The tone shifts from scenes of wacky slapstick to too-earnest melodrama to self-serious superhero movie-isms, and you can practically fell the gears grinding when it does.
It’s to writer/director Guillermo del Toro credit that the entire endeavor never completely stalls out, but manages to zip by thanks to copious B-movie charm, and genuinely amazing creature designs, a movie menagerie that could fill more than one of Pan’s labyrinths.
Ron Perlman reprises his role as the title character, the big red son of Satan with a huge right hand and sawed-off horns who works for the BPRD, a sort gothic version of Will Smith and Tommy Lee Jones’ Men In Black. His best friend is fish man Abe Sapien (Doug Jones), his long-suffering girlfriend is pyrokinetic Liz (Selma Blair) and his boss is Jeffrey Tambor.
Added to the mix is another colorful freak a by-the-book agent Johann Kraus (voiced by Seth “Family Guy” MacFarlane, doing a silly German accent).
Meanwhile, a pair of albino elf twins—evil prince Luke Goss and good princess Anna Walton—cause trouble for our heroes. The former is pursuing the latter, who holds the last piece of the maguffin he needs to control an unstoppable army of clockwork killers and take earth back for elfkind or whatever.
Del Toro plays the interpersonal conflicts as seriously as the apocalyptic threat business, but just because there’s a devil man, fish man and elves acting out the same old jokes, sitcom romances and buddy cope movie clichés, it doesn’t really make them any less tired.

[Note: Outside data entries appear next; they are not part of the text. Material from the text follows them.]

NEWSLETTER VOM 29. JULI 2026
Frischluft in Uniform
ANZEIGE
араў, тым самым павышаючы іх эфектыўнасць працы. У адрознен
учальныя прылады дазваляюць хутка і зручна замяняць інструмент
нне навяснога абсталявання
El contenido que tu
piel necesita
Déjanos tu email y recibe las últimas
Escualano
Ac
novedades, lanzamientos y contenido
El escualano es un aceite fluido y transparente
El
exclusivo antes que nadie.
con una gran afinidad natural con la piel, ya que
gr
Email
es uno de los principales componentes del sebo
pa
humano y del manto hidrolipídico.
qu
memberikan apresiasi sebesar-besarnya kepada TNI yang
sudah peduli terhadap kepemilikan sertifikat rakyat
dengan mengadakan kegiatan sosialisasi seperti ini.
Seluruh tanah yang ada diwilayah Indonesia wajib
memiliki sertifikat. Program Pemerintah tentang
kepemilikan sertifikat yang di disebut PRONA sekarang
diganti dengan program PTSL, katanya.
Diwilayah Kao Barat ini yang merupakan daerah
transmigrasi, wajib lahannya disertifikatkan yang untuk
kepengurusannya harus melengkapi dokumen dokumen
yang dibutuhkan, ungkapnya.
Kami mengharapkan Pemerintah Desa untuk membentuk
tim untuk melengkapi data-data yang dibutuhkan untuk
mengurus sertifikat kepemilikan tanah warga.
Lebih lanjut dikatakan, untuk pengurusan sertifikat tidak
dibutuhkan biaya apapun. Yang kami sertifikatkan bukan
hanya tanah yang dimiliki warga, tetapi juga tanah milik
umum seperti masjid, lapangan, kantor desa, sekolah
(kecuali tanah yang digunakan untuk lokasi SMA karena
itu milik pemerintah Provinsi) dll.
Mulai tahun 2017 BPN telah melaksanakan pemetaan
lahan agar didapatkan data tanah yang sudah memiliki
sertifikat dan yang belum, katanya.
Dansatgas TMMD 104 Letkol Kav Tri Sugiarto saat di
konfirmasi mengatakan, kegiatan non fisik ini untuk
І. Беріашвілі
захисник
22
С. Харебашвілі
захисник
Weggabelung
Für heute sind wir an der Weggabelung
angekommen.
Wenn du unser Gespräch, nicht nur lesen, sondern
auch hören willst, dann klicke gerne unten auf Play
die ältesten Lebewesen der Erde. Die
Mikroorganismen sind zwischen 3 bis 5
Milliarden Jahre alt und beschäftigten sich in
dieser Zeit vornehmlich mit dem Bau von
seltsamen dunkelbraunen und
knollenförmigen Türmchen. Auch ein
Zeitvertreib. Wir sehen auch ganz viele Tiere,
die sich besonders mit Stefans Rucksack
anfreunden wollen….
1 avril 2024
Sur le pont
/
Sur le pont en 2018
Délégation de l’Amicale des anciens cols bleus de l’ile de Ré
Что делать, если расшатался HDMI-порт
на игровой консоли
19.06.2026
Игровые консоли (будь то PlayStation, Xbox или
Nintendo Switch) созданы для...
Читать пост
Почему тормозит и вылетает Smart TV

Nor does it help that the movie seems to be two or three different movies all trying to eat one another. For example, in one scene of moving, surreal beauty, Hellboy reluctantly kills a beanstalk monster he’s told is a forest god, and, after the slam-bang action, the monster’s blood transforms a portion of the city is turned into a veritable garden of Eden, striking all of characters dumb with awe as they survey the “damage.”

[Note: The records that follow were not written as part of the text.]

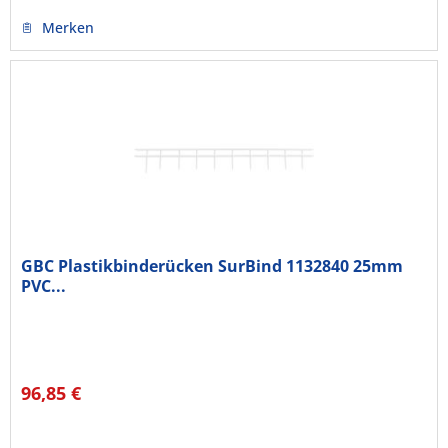
Merken
GBC Plastikbinderücken SurBind 1132840 25mm
PVC...
96,85 €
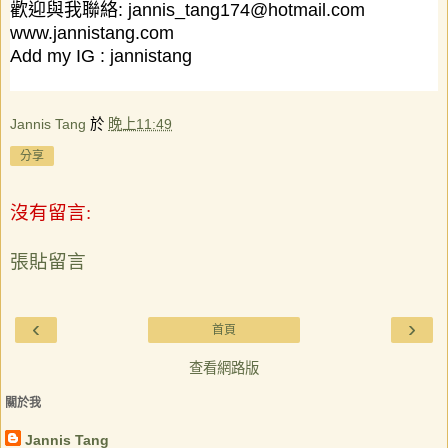
歡迎與我聯絡:
jannis_tang174@hotmail.com
www.jannistang.com
Add my IG :
jannistang
Jannis Tang
於
晚上11:49
分享
沒有留言:
張貼留言
‹
›
首頁
查看網路版
關於我
Jannis Tang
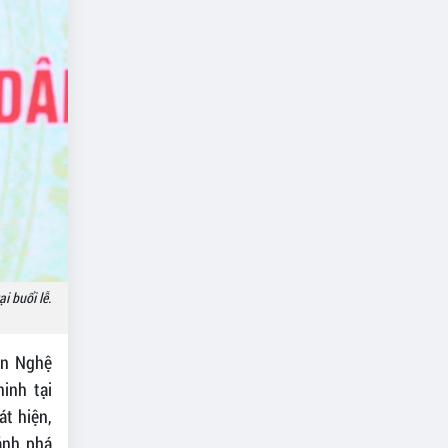
i buổi lễ.
 an Nghệ
inh tại
t hiện,
ánh phá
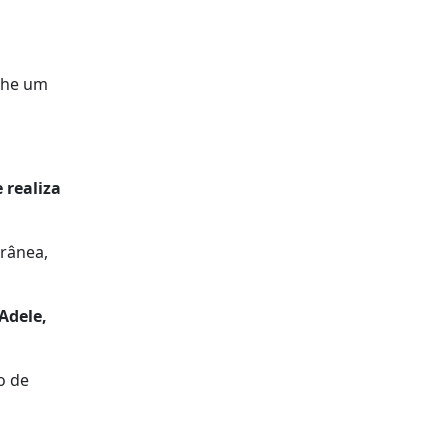
lhe um
 realiza
rânea,
Adele,
o de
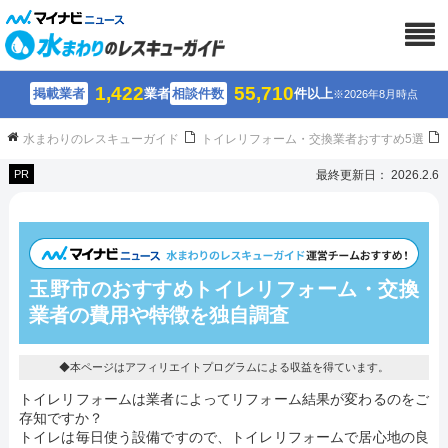
1,422
55,710
掲載業者
業者
相談件数
件以上
※2026年8月時点
水まわりのレスキューガイド
トイレリフォーム・交換業者おすすめ5選
PR
最終更新日： 2026.2.6
玉野市のおすすめトイレリフォーム・交換
業者の費用や特徴を独自調査
◆本ページはアフィリエイトプログラムによる収益を得ています。
トイレリフォームは業者によってリフォーム結果が変わるのをご
存知ですか？
トイレは毎日使う設備ですので、トイレリフォームで居心地の良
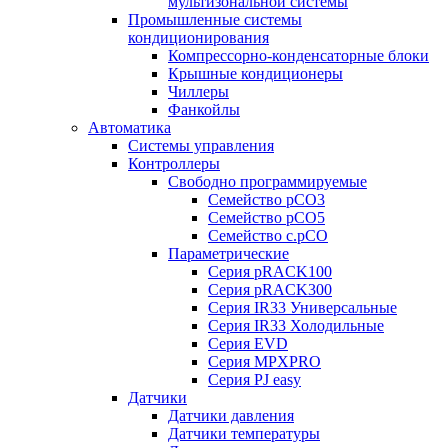
мультизональной системы
Промышленные системы
кондиционирования
Компрессорно-конденсаторные блоки
Крышные кондиционеры
Чиллеры
Фанкойлы
Автоматика
Системы управления
Контроллеры
Свободно программируемые
Семейство pCO3
Семейство pCO5
Семейство c.pCO
Параметрические
Серия pRACK100
Серия pRACK300
Серия IR33 Универсальные
Серия IR33 Холодильные
Серия EVD
Серия MPXPRO
Серия PJ easy
Датчики
Датчики давления
Датчики температуры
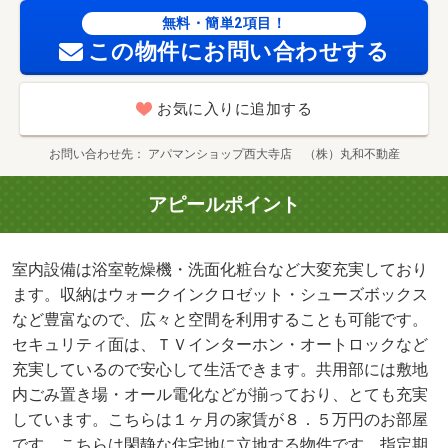
無料・簡単2項目！
この物件にお問い合わせする
お気に入りに追加する
お問い合わせ先
アパマンショップ西大寺店 （株）丸和不動産
アピールポイント
室内設備は浴室乾燥機・洗面化粧台など大変充実しており
ます。収納はウォークインクロゼット・シューズボックス
など豊富なので、広々と空間を利用することも可能です。
セキュリティ面は、ＴＶインターホン・オートロックなど
充実しているので安心して生活できます。共用部には敷地
内ごみ置き場・オール電化などが揃っており、とても充実
しています。こちらは１ヶ月の家賃が８．５万円のお部屋
です。こちらは閑静な住宅地に立地する物件です。指定期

In the next scene, Hellboy loses a fight to a set of lockers possessed by a disembodied German accent, the rain of cartoon blows ringing off his head like punchlines.
While Del Toro (who shares a story credit with Hellboy and company’s creator, comic book artist Mike Mignola) doesn’t quite make such an odd amalgam of genres work, he doesn’t exactly fail either.
His movie is less than the sum of its parts, sure, but there are some downright incredible parts.
The exposition about the elves and the Golden Army is presented as an animated 3-D puppet show that looks at times like a Brothers Quay 300, a visit to a “troll market” bears one of most interesting gathering of movie creatures since Sir Alec Guinnes took Mark Hamill into the Star Wars cantina, and the titular menace’s ability of self-repair leads to some more interesting animation.
The multiplex would be a much better place to visit if more big studio movies failed in the same ways that this one does.